Instructions to follow
List each line of the data that holds the string "sito", please.

Data supplied
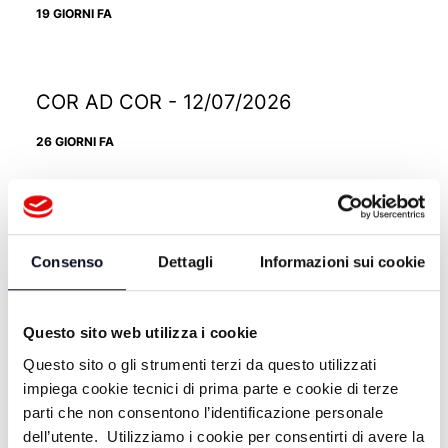
19 GIORNI FA
COR AD COR - 12/07/2026
26 GIORNI FA
COR AD COR - 05/07/2026
Consenso
Dettagli
Informazioni sui cookie
1 MESE FA
Questo sito web utilizza i cookie
COR AD COR - 28/06/2026
Questo sito o gli strumenti terzi da questo utilizzati
impiega cookie tecnici di prima parte e cookie di terze
1 MESE FA
parti che non consentono l’identificazione personale
dell’utente. Utilizziamo i cookie per consentirti di avere la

Result for this exercise
Questo sito web utilizza i cookie
Questo sito o gli strumenti terzi da questo utilizzati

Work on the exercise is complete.